Valeria Golino parla anche di donne e soprattutto di femminicidio durante la presentazione del film Come il vento, uscito il 28 novembre al cinema. La storia è quella di una donna forte e fragile al tempo stesso, Armida Misere, che è stata la prima direttrice di carcere di massima sicurezza d’Italia.
Erano gli anni Ottanta, quando la Miserere svolgeva un ruolo molto delicato, impegnandosi in prima persona per il rispetto delle regole nei penitenziari. A vestire i panni di questa donna, è un’intensa Valeria Golino, che proprio durante la conferenza stampa del lungometraggio ha risposto ad alcune domande sulla violenza sulle donne.

Il femminicidio è un termine entrato ormai nel nostro linguaggio comune e con cui facciamo i conti quasi quotidianamente.
E i numeri sono impressionanti: solo nel 2013 in Italia sono state uccise 128 donne. Ma nel nostro Paese, secondo Valeria Golino, l’impegno su questo argomento sta crescendo.

C’è sicuramente molta più attenzione in Italia sul femminicidio. Siamo tra i paesi europei che si occupano di più di questo tema” ha dichiarato l’attrice alla conferenza stampa di Trieste.
Importante è che nell’affrontare questo fenomeno non dobbiamo vergognarci, mentre dobbiamo vergognarci di tutto quello che succede quotidianamente con la violenza“.

Nel mondo sono più di un terzo le donne vittime di violenze fisiche o sessuali, in molti casi per mano di loro partner, secondo un rapporto pubblicato dall’Organizzazione Mondiale della Sanità. Oggi circa 600 milioni di donne vivono in Paesi nei quali la violenza domestica non è considerata come un crimine dalla legge.

In Italia, nel maggio scorso è stata ratificata la Convenzione di Instanbul – per il contrasto della violenza sulle donne, la prevenzione della violenza, la protezione delle vittime e la perseguibilità penale degli aggressori – un passo importante secondo Valeria Golino, che ha aggiunto: “Siamo stati uno dei primi paesi a farlo. Insomma io spero bene“.

La violenza sulle donne c’è sempre stata – ha proseguito – e in questo periodo storico c’è probabilmente un aumento in tutti i paesi del mondo. I governi devono dare leggi adeguate anche se non finirà mai probabilmente la violenza sulle donne”.
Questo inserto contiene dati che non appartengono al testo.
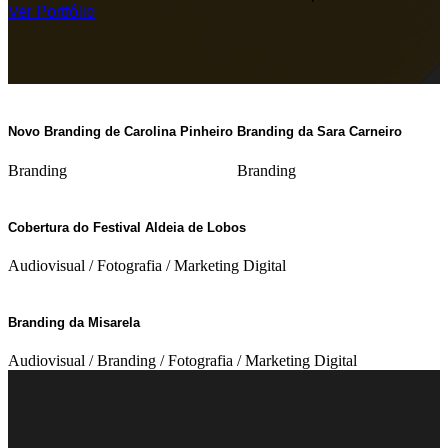
Ver Portfólio
Novo Branding de Carolina Pinheiro
Branding da Sara Carneiro
Branding
Branding
Cobertura do Festival Aldeia de Lobos
Audiovisual
/
Fotografia
/
Marketing Digital
Branding da Misarela
Audiovisual
/
Branding
/
Fotografia
/
Marketing Digital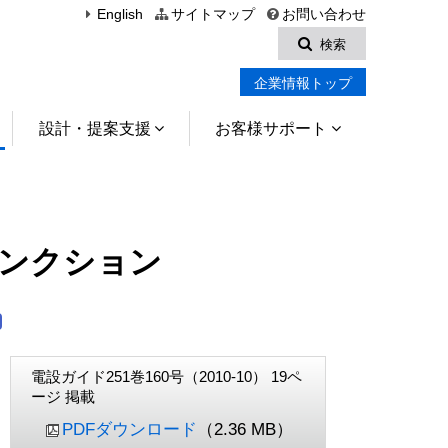
English
サイトマップ
お問い合わせ
検索
企業情報トップ
設計・提案支援
お客様サポート
ャンクション
電設ガイド251巻160号（2010-10） 19ペ
ージ 掲載
PDFダウンロード
（2.36 MB）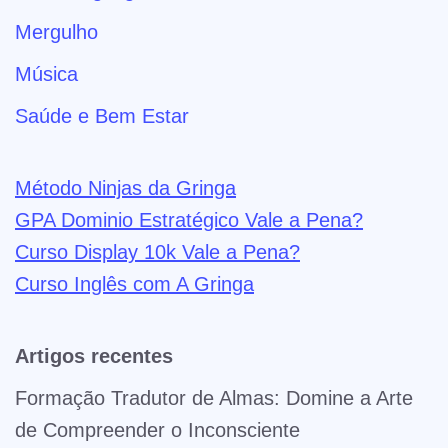
Mergulho
Música
Saúde e Bem Estar
Método Ninjas da Gringa
GPA Dominio Estratégico Vale a Pena?
Curso Display 10k Vale a Pena?
Curso Inglês com A Gringa
Artigos recentes
Formação Tradutor de Almas: Domine a Arte
de Compreender o Inconsciente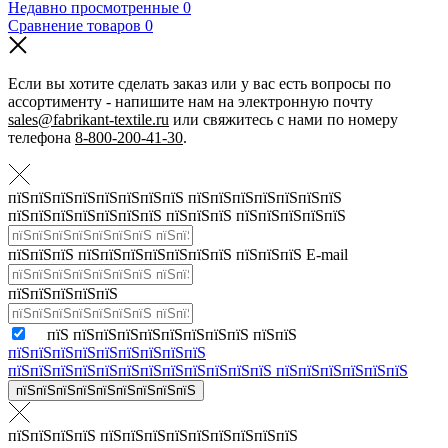
Недавно просмотренные
0
Сравнение товаров
0
Если вы хотите сделать заказ или у вас есть вопросы по
ассортименту - напишите нам на электронную почту
sales@fabrikant-textile.ru
или свяжитесь с нами по номеру
телефона
8-800-200-41-30
.
пїЅпїЅпїЅпїЅпїЅпїЅпїЅпїЅ пїЅпїЅпїЅпїЅпїЅпїЅпїЅ
пїЅпїЅпїЅпїЅпїЅпїЅпїЅ пїЅпїЅпїЅ пїЅпїЅпїЅпїЅпїЅ
пїЅпїЅпїЅ пїЅпїЅпїЅпїЅпїЅпїЅпїЅ пїЅпїЅпїЅ E-mail
пїЅпїЅпїЅпїЅпїЅ
пїЅ пїЅпїЅпїЅпїЅпїЅпїЅпїЅпїЅ пїЅпїЅ
пїЅпїЅпїЅпїЅпїЅпїЅпїЅпїЅпїЅ
пїЅпїЅпїЅпїЅпїЅпїЅпїЅпїЅпїЅпїЅпїЅпїЅ пїЅпїЅпїЅпїЅпїЅпїЅ
пїЅпїЅпїЅпїЅпїЅпїЅпїЅпїЅпїЅ
пїЅпїЅпїЅпїЅ пїЅпїЅпїЅпїЅпїЅпїЅпїЅпїЅпїЅ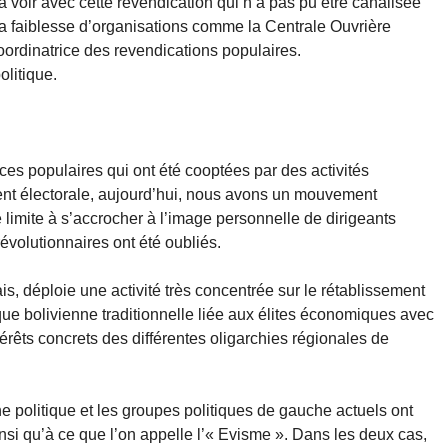
à voir avec cette revendication qui n’a pas pu être canalisée
la faiblesse d’organisations comme la Centrale Ouvrière
oordinatrice des revendications populaires.
olitique.
rces populaires qui ont été cooptées par des activités
ent électorale, aujourd’hui, nous avons un mouvement
e limite à s’accrocher à l’image personnelle de dirigeants
révolutionnaires ont été oubliés.
ais, déploie une activité très concentrée sur le rétablissement
tique bolivienne traditionnelle liée aux élites économiques avec
térêts concrets des différentes oligarchies régionales de
e politique et les groupes politiques de gauche actuels ont
nsi qu’à ce que l’on appelle l’« Evisme ». Dans les deux cas,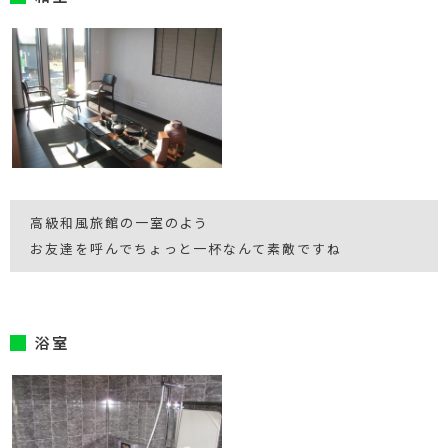
高級和風旅館の一室のよう
お友達を呼んでちょっと一杯なんて素敵ですね
浴室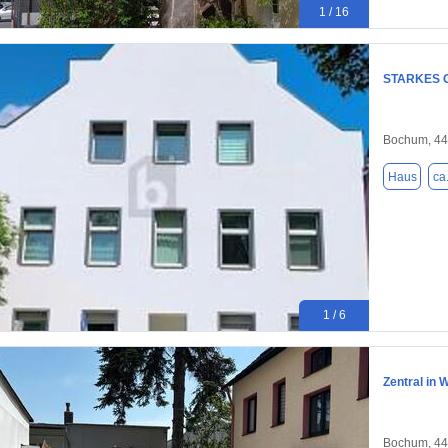
1 / 16
STARKES 
Bochum, 4
Haus
ca
1 / 6
Zentral in 
Bochum, 4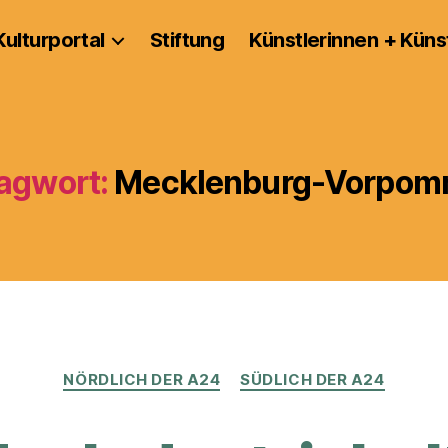
Kulturportal
Stiftung
Künstlerinnen + Küns
agwort:
Mecklenburg-Vorpom
Kategorien
NÖRDLICH DER A24
SÜDLICH DER A24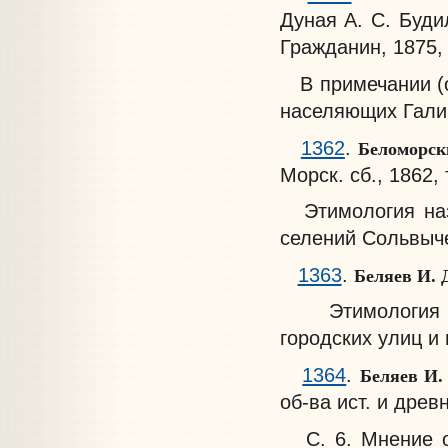
Дуная А. С. Буди
Гражданин, 1875, 
В примечании (с.
населяющих Гали
Беломорск
1362
.
Морск. сб., 1862, т
Этимология на
селений Сольвыч
Беляев И. 
1363
.
Этимология 
городских улиц и 
Беляев И.
1364
.
об-ва ист. и древн
С. 6. Мнение о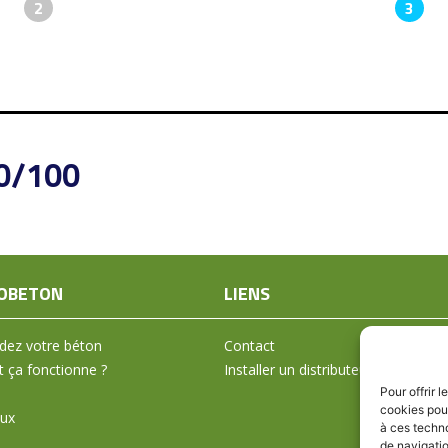
2
3
0/100
OBETON
LIENS
ez votre béton
Contact
ça fonctionne ?
Installer un distributeur
Pour offrir 
cookies pour
aux
à ces techn
de navigatio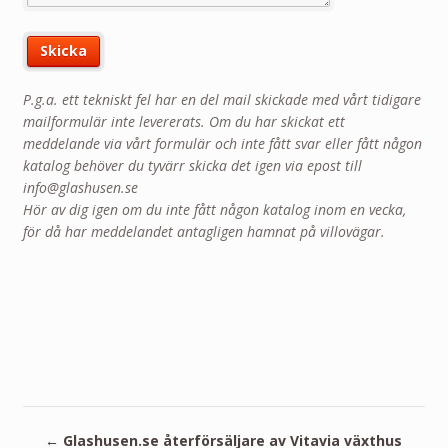
P.g.a. ett tekniskt fel har en del mail skickade med vårt tidigare
mailformulär inte levererats. Om du har skickat ett
meddelande via vårt formulär och inte fått svar eller fått någon
katalog behöver du tyvärr skicka det igen via epost till
info@glashusen.se
Hör av dig igen om du inte fått någon katalog inom en vecka,
för då har meddelandet antagligen hamnat på villovägar.
←
Glashusen.se återförsäljare av Vitavia växthus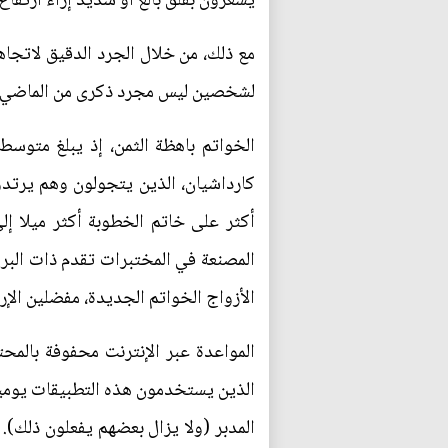
يشعرون بقلق بالغ أو شديد إزاء ارتفا
مع ذلك، من خلال الجرد الدقيق لاتجاه
لشخصين ليس مجرد ذكرى من الماضي. ول
كارداشيان، الذين يتجولون وهم يرتدون
أكثر على خاتم الخطوبة أكثر ميلا إل
المصنعة في المختبرات تقدم ذات البري
الأزواج الخواتم الجديدة، مفضلين الإر
المواعدة عبر الإنترنت محفوفة بالمحت
الذين يستخدمون هذه التطبيقات يوميا.
المدبر (ولا يزال بعضهم يفعلون ذلك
L’attrice è da sempre in primo piano sull’argomento femminicidio, di recente ha partecipato ad un progetto artistico scritto e diretto da Serena Dandini, Ferite a morte. Un evento teatrale, in cui numerose donne del mondo del cinema e del teatro hanno dato voce ad un racconto postumo delle vittime. Dopo il successo in Italia, la rappresentazione è arrivata a New York, nella giornata internazionale contro la violenza sulle donne,con tappe anche a Washington, Bruxelles e Londra.